La decisione arriva dopo un’indagine durata quasi due anni. Secondo quanto stabilito, Meta non dispone di misure adeguate per impedire ai minori di accedere ai propri servizi, né per identificare e rimuovere gli account di chi è già presente sulle piattaforme pur non avendo l’età prevista. L’esempio più emblematico? Un bambino può semplicemente inserire una data di nascita falsa al momento della registrazione su Facebook e Instagram, dichiarando di avere più di 13 anni senza che nessun controllo effettivo ne verifichi l’età reale. Le stesse condizioni generali di Meta indicano che i servizi non sono destinati ai minori sotto i 13 anni, eppure nella pratica non c’è quasi nulla a impedire l’accesso.
Henna Virkkunen, responsabile delle politiche tecnologiche dell’Unione Europea, ha dichiarato che i risultati preliminari mostrano come Instagram e Facebook facciano molto poco per impedire ai bambini al di sotto di questa soglia di età di accedere ai servizi. Gli strumenti messi a disposizione per segnalare la presenza di minori sotto i 13 anni sono stati giudicati difficili da usare e inefficaci: anche quando un utente viene segnalato come minorenne, spesso non segue alcuna azione concreta per rimuoverlo dalla piattaforma.
Una valutazione del rischio giudicata incompleta
La Commissione Europea non ha usato mezzi termini nel definire la valutazione del rischio condotta da Meta per proteggere i minori da esperienze inadeguate alla loro età: “incompleta e arbitraria”. Un giudizio netto, che si scontra con ampie evidenze raccolte in tutta l’Unione Europea secondo cui tra il 10% e il 12% dei bambini sotto i 13 anni accede a Facebook e Instagram. Numeri che rendono la questione tutt’altro che marginale.
C’è di più. Secondo la Commissione, Meta sembra aver ignorato evidenze scientifiche facilmente disponibili che indicano come i bambini più piccoli siano particolarmente vulnerabili ai potenziali danni causati da piattaforme come Facebook e Instagram. Parallelamente all’indagine sulla verifica dell’età, resta aperta anche un’altra investigazione che riguarda il rischio di dipendenze comportamentali nei bambini legate all’uso dei social.
Cosa rischia Meta e la replica dell’azienda
Meta ha ora la possibilità di correggere le violazioni contestate. La Commissione ha chiesto che Instagram e Facebook aggiornino la propria metodologia di valutazione del rischio e implementino strumenti di verifica dell’età più robusti. Se l’azienda non dovesse adeguarsi e venisse colpita da una decisione di non conformità definitiva, le sanzioni potrebbero arrivare fino al 6% del fatturato annuo globale. Considerando che Meta ha registrato ricavi per circa 190 miliardi di euro nel 2025, la multa potrebbe teoricamente sfiorare gli 11 miliardi di euro.

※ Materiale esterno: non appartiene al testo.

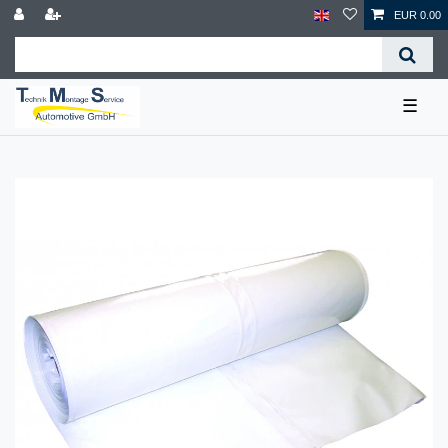
EUR 0.00
☰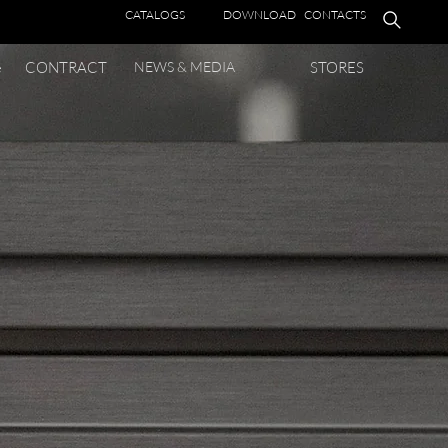
CATALOGS
DOWNLOAD
CONTACTS
e
CONTRACT
NEWS & MEDIA
STORES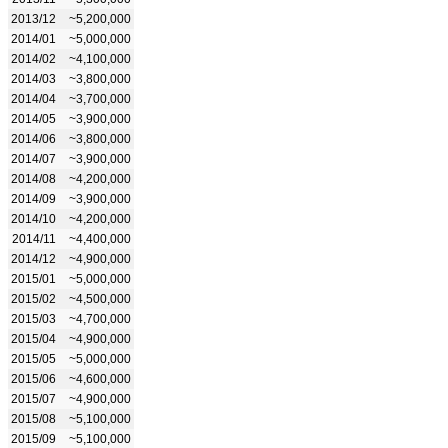
2013/12
~5,200,000
2014/01
~5,000,000
2014/02
~4,100,000
2014/03
~3,800,000
2014/04
~3,700,000
2014/05
~3,900,000
2014/06
~3,800,000
2014/07
~3,900,000
2014/08
~4,200,000
2014/09
~3,900,000
2014/10
~4,200,000
2014/11
~4,400,000
2014/12
~4,900,000
2015/01
~5,000,000
2015/02
~4,500,000
2015/03
~4,700,000
2015/04
~4,900,000
2015/05
~5,000,000
2015/06
~4,600,000
2015/07
~4,900,000
2015/08
~5,100,000
2015/09
~5,100,000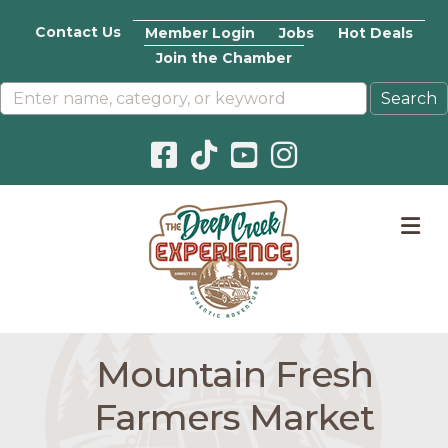
Contact Us
Member Login
Jobs
Hot Deals
Join the Chamber
Facebook icon
Pinterest icon
YouTube icon
Instagram icon
M
Mountain Fresh
Farmers Market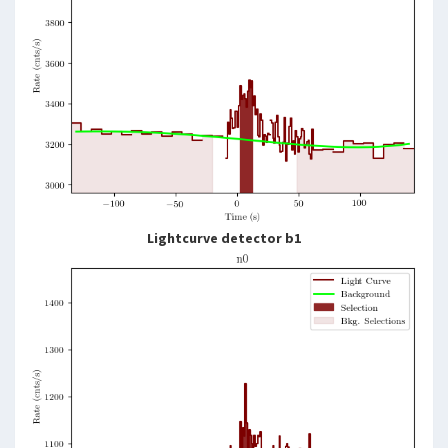
Lightcurve detector b1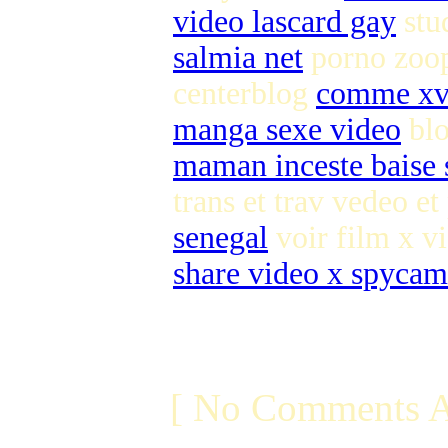
video lascard gay
stu
salmia net
porno zoo
centerblog
comme xv
manga sexe video
blo
maman inceste baise s
trans et trav vedeo et
senegal
voir film x vi
share video x spycam
[ No Comments A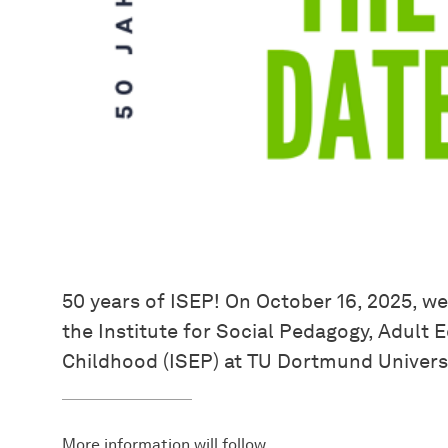
50 years of ISEP! On October 16, 2025, we
the Institute for Social Pedagogy, Adult
Childhood (ISEP) at TU Dortmund Universi
More information will follow.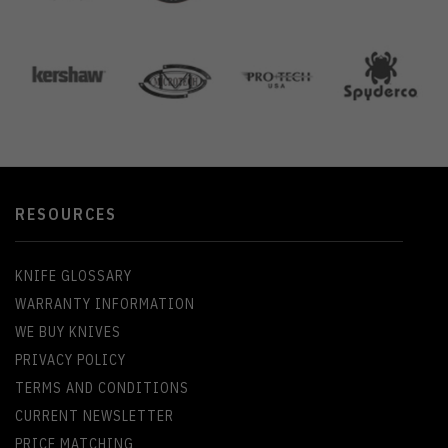
RESOURCES
KNIFE GLOSSARY
WARRANTY INFORMATION
WE BUY KNIVES
PRIVACY POLICY
TERMS AND CONDITIONS
CURRENT NEWSLETTER
PRICE MATCHING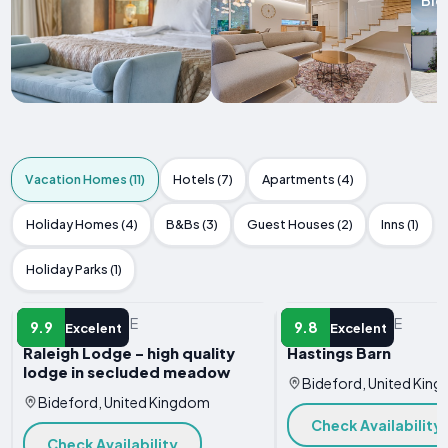
Vacation Homes (11)
Hotels (7)
Apartments (4)
Holiday Homes (4)
B&Bs (3)
Guest Houses (2)
Inns (1)
Holiday Parks (1)
VACATION HOME
VACATION HOME
9.9
9.8
Excelent
Excelent
Raleigh Lodge - high quality
Hastings Barn
lodge in secluded meadow
Bideford, United Kin
Bideford, United Kingdom
Check Availability
Check Availability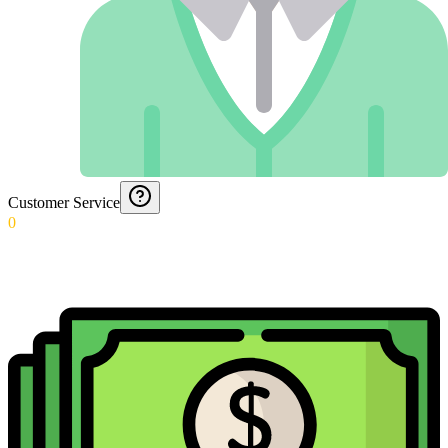
Customer Service
0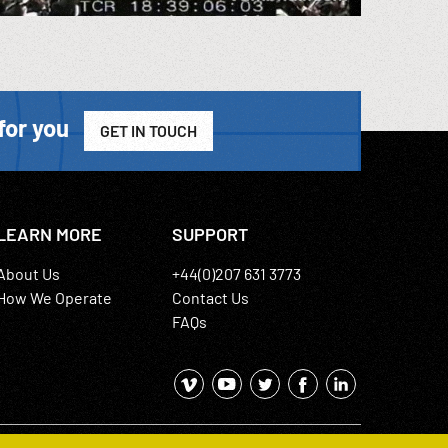
for you
GET IN TOUCH
LEARN MORE
SUPPORT
About Us
+44(0)207 631 3773
How We Operate
Contact Us
FAQs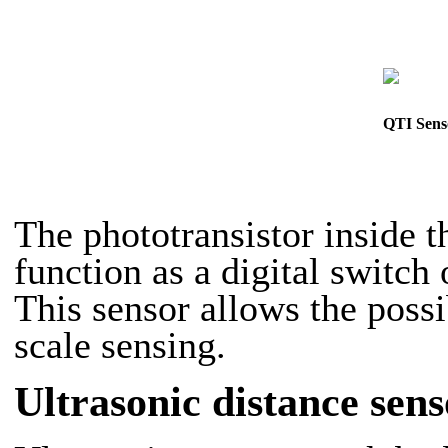
QTI Sens
The phototransistor inside
function as a digital switch 
This sensor allows the possi
scale sensing.
Ultrasonic distance sens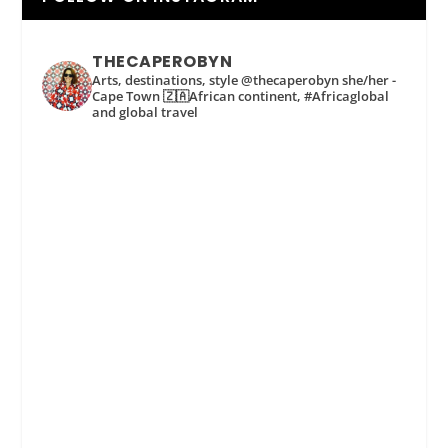
THECAPEROBYN
Arts, destinations, style @thecaperobyn she/her -
Cape Town 🇿🇦African continent, #Africaglobal
and global travel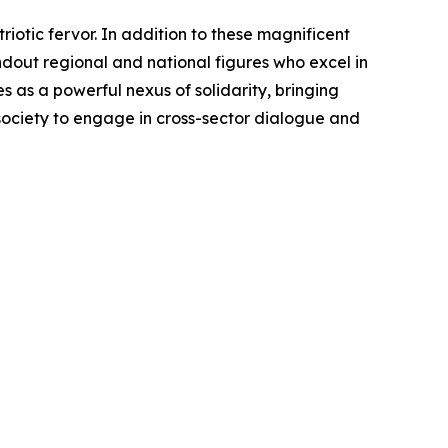
otic fervor. In addition to these magnificent
ndout regional and national figures who excel in
as a powerful nexus of solidarity, bringing
 society to engage in cross-sector dialogue and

Da parte sua, Meta ha fatto sapere di non essere d’accordo con i risultati preliminari dell’indagine europea. L’azienda ha ribadito che Instagram e Facebook sono destinati a persone dai 13 anni in su e che esistono misure attive per individuare e rimuovere gli account di chi non ha l’età prevista. Meta ha inoltre dichiarato di continuare a investire in tecnologie per trovare e rimuovere gli utenti minorenni, anticipando che la prossima settimana verranno comunicate ulteriori misure in fase di implementazione.